Tuesday, October 23, 2007
Paul Danbury, age 14:
But I guess that’s what dreams essentially are, though; just some heightened sense of perception. You just really feel dreams. It’s pretty intense, and sometimes I think that I am actually experiencing my dreams like I would experience any other waking moment, but after I think about it for a spit, I always reduce that notion back to just thinking that I had an extra sense of sense. When everything else was shut down in my body, I could actually take some time to entertain those cavernous thoughts that I had every single second of every single day. I know that I’ve heard that dreams are pretty much just actualized thoughts, but I’m talking about the ones about feeling up girls and unhooking their bras, and driving a fast blue car down a sleek highway in some loud lush rainstorm; the ones that I wanted; the aspiration kind of dreams.

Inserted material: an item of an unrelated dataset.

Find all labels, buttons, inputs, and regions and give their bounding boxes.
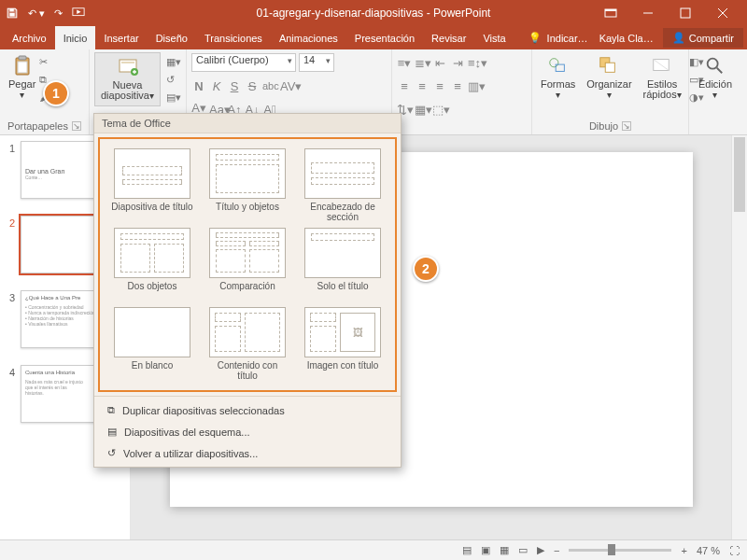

I knew those kinds of dreams were there, usually, but when I had to look at other things and taste all the air all the time and smell the pungent fragrance of a rainy morning, I just couldn’t give them the attention they deserved. That feels strange for me to say, because while I’m walking around all the time, I’m thinking all about dreaming, and all about my dreams, but the second I would utter a word to anyone about any aspect of them, they would shatter into a thousand brittle shards. So, I just didn’t talk about them, ever. I didn't talk about anything. I don’t know why people always say to follow your dreams, though. They should tell you to be more selective about just which dreams you should be following. I’ve learned that I have a lot of dreams that come straight from the hottest pits of hell itself.